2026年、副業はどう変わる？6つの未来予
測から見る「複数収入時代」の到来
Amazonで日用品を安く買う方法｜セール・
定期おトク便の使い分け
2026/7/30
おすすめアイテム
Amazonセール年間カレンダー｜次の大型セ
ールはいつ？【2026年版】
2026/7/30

==

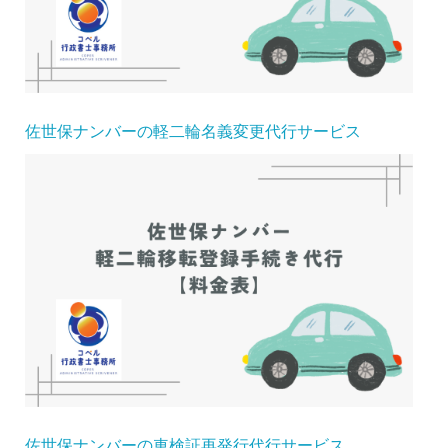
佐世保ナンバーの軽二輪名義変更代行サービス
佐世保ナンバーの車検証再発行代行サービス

---

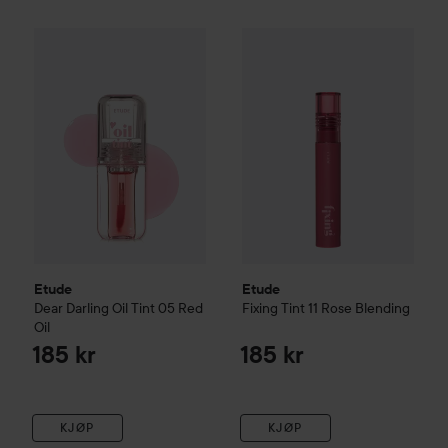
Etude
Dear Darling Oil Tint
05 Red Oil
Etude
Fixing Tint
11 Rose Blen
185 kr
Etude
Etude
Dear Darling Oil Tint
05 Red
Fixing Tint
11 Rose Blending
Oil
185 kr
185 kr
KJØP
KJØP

- [Requirement] Give back exactly the lines above, from the line containing "佐世保ナンバーの軽二輪名義変更代行サービス" through the line containing "佐世保ナンバーの車検証再発行代行サービス", with both end lines and nothing more.

- [Completed exercise]
佐世保ナンバーの軽二輪名義変更代行サービス
佐世保ナンバーの車検証再発行代行サービス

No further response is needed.